INPUT RECORDS.

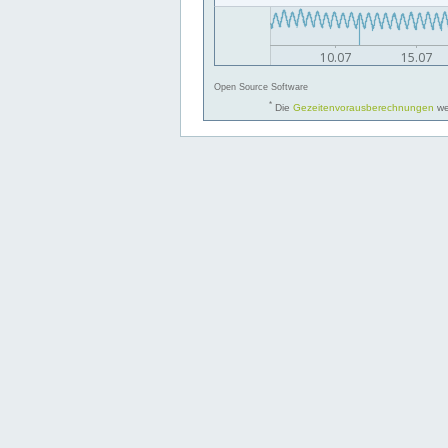
Open Source Software
*
Die
Gezeitenvorausberechnungen
we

ASSIGNED TASK.
Repeat each line of the material exactly, and drop any image it carries.

WRITTEN REPLY.
Open Source Software
*
Die
Gezeitenvorausberechnungen
we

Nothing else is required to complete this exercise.